Só quem é mais velho pode avaliar as mudanças no Carnaval, desde que com uma distância crítica. Não chegaremos tanto ao tempo dos corsos, em que carros de capota aberta com seus integrantes fantasiados jogavam serpentina e confete no público ao longo do desfile na Avenida Rio Branco. Avancemos através da população negra descendo os morros e ocupando espaços que normalmente a polícia não permitia o acesso, o que a incentivou a se agruparem em blocos, associações recreativas, ranchos, até alcançarem as escolas de samba. Para se transformar no maior espetáculo da Terra, precisou de uma troika composta de Brizola, Darcy Ribeiro e o arquiteto Niemeyer para construir o Sambódromo em 1984, sob o mau agouro do sistema Globo azucrinando os carnavalescos com a ameaça de que tudo viria abaixo na hora do desfile. O que acabou contagiando o Carnaval, que se espalhou por cada recanto da Cidade Maravilhosa como nunca antes acontecera. E assim ficou plasmado na memória de quem ama o Carnaval.
Em paralelo, o desnudamento do folião em confronto aberto com a moral estabelecida e ainda vigente no século XX, sendo demolido, pouco a pouco, um a um de cada pilar de uma engrenagem falsa que não aceitava seios ansiosos pretendendo saltitar à solta em meio a olhares sedentos de foliões, que não vieram para brincar em ação. Quando não a boca para desviar a atenção com sua vermelhidão instigada pelo batom e os dentes prontos para morderem o que tiver de ser para causar dor e prazer ao mesmo tempo. E as bundas? A ratificar a miscigenação posta em prática e a atestar que não havia discriminação nas escolhas sexualizadas. O corpo colado a significar que acabou a conversa e o papo sério que não leva a lugar nenhum.
Não há mais espaço para relacionamento no Carnaval, pouco importa se aberto. Se alguns conseguem até se casar, merecem ser encaminhados ao museu mais próximo. A nova dinâmica é chegar junto, dizer a que veio, bastando falar pela linguagem do olhar e não tendo nada organizado pela cabeça. Cantando, a plenos pulmões, para seus males espantar.
Como vai ser depois que o Carnaval acabar sempre foi o eterno dilema, mesmo para quem somente acompanhou pela TV, já que a vida se desorganiza durante os festejos para depois demandar freios de modo a colocar a casa em ordem. E a moral?

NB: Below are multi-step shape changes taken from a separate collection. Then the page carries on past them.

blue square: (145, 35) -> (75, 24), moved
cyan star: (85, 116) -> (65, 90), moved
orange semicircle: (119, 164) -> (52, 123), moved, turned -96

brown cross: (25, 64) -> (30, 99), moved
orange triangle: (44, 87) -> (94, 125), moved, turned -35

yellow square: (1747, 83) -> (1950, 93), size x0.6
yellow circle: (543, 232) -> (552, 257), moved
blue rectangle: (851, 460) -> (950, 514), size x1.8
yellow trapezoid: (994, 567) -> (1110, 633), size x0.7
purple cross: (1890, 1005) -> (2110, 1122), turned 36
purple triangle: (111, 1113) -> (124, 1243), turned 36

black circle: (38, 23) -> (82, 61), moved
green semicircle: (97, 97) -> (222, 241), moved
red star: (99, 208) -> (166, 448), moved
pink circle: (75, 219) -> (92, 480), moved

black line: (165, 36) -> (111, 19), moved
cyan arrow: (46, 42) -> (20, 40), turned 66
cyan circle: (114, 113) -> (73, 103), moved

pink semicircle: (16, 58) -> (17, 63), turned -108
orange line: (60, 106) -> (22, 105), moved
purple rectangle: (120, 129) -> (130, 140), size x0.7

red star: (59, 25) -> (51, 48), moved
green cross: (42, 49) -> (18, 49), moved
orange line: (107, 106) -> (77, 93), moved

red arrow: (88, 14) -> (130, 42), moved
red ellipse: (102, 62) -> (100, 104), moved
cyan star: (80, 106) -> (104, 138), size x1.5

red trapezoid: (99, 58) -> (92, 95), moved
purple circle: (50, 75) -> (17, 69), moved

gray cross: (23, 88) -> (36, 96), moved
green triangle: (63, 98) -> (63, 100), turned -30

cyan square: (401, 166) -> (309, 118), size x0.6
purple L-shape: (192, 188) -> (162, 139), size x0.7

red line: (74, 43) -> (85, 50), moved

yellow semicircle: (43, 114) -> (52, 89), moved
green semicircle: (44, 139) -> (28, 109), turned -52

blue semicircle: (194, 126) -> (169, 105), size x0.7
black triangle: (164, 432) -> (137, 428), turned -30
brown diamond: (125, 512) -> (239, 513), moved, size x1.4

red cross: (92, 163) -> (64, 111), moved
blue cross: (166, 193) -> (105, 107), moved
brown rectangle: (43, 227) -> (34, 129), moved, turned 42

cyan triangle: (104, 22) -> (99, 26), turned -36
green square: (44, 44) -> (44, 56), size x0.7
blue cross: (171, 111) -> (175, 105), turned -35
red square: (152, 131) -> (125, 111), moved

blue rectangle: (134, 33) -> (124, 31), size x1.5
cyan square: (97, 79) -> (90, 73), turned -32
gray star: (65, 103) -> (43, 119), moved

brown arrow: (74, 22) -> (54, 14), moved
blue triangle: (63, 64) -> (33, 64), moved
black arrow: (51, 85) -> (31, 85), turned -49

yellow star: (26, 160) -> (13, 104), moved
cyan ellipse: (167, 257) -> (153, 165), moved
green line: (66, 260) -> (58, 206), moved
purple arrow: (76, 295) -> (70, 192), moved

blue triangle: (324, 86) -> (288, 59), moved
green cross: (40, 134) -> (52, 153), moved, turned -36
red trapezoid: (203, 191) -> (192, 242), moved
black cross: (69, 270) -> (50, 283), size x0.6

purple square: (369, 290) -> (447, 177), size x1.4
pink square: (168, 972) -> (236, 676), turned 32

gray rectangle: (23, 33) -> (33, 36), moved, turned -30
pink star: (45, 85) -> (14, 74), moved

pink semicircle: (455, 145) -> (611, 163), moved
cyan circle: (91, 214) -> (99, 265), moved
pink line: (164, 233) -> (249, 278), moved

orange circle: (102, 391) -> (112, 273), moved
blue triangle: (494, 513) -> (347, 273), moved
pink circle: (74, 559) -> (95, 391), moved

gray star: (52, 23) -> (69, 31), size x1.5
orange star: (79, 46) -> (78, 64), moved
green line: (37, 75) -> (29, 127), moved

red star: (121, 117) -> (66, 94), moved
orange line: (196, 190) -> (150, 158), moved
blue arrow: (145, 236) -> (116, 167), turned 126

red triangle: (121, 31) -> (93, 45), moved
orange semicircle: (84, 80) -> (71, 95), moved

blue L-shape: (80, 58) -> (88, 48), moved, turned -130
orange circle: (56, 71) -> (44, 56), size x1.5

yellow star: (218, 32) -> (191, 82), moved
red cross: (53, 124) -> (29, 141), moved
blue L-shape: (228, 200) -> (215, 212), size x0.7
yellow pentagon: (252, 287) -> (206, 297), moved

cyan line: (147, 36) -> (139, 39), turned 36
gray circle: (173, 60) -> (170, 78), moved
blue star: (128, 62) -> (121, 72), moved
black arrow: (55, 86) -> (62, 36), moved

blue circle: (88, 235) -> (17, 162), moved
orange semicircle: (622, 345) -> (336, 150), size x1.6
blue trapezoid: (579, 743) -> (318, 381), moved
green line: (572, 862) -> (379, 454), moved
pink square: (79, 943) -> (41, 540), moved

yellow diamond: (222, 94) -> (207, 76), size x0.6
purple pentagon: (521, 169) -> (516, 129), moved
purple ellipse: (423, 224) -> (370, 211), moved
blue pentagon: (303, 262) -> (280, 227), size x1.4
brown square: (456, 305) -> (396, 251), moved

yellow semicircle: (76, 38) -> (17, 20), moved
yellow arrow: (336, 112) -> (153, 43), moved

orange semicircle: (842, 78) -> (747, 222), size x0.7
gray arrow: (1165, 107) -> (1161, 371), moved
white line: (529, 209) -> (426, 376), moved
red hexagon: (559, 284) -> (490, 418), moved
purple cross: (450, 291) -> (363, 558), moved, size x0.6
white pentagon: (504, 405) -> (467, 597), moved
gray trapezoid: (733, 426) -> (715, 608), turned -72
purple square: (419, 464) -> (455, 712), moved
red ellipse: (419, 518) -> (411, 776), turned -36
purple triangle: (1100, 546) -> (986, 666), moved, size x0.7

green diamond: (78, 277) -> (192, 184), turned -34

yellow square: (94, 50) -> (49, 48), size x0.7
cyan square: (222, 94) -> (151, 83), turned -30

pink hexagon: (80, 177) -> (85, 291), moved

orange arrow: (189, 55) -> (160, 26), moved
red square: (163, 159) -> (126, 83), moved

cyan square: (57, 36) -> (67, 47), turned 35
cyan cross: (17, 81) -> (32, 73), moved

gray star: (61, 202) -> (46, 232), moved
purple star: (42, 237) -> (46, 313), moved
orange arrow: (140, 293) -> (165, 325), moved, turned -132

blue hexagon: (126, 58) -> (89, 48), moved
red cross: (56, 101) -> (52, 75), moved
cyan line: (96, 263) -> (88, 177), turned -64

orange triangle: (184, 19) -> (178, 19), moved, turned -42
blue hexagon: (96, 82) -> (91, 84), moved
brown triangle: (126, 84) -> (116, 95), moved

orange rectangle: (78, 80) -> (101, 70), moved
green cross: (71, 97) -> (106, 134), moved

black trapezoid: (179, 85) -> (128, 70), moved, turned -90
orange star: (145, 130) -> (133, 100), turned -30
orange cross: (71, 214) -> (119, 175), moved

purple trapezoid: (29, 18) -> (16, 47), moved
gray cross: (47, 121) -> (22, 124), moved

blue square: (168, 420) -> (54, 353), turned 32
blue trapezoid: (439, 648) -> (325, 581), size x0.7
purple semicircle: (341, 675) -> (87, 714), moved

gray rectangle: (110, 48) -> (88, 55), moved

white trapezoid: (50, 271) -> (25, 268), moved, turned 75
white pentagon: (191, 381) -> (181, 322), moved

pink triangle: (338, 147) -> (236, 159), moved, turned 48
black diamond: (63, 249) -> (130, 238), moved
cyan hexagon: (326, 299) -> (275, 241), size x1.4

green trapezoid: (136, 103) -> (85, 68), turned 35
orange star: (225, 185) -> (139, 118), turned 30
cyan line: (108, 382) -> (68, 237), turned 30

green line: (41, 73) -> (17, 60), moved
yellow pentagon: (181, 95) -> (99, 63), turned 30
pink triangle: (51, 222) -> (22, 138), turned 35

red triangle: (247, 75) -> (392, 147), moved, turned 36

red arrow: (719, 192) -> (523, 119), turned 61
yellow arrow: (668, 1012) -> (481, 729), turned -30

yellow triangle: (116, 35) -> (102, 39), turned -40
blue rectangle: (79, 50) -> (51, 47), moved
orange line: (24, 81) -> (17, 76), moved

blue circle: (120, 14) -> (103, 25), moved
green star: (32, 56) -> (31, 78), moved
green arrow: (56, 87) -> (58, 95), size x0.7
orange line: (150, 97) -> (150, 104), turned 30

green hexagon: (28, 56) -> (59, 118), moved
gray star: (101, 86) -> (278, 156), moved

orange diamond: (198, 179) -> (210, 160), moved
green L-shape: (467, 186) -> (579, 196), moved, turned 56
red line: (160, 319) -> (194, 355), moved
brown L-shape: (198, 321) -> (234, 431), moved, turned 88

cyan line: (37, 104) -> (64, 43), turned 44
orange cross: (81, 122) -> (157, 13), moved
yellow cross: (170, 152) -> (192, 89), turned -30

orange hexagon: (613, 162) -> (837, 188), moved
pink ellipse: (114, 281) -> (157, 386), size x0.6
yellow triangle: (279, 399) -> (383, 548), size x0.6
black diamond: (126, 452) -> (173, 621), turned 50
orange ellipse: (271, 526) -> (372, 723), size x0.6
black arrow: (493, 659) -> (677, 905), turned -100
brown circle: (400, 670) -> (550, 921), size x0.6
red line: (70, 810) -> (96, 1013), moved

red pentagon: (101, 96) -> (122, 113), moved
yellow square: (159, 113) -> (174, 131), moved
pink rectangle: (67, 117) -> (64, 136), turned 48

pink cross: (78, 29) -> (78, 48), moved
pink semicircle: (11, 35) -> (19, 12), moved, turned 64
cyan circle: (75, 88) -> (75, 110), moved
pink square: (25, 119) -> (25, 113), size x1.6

Mandada para o espaço durante o Carnaval, ela não se restabelece no seu devido lugar e cada vez cede mais terreno, ensejando a reação de uma verdadeira onda conservadora que lambe o planeta, que se vale da mentira, da enganação e dos golpes de todos os gêneros para defender a moral de antigamente. Enquanto o desregramento da moral procura um mundo melhor fora do Carnaval, livre da hipocrisia, mas não sabe fazê-lo como um movimento de forma organizada. Por ainda necessitar se valer da festa, do congraçamento de almas congêneres, da alegria, da música, da comemoração, de abraçarem ideais e do amor livre.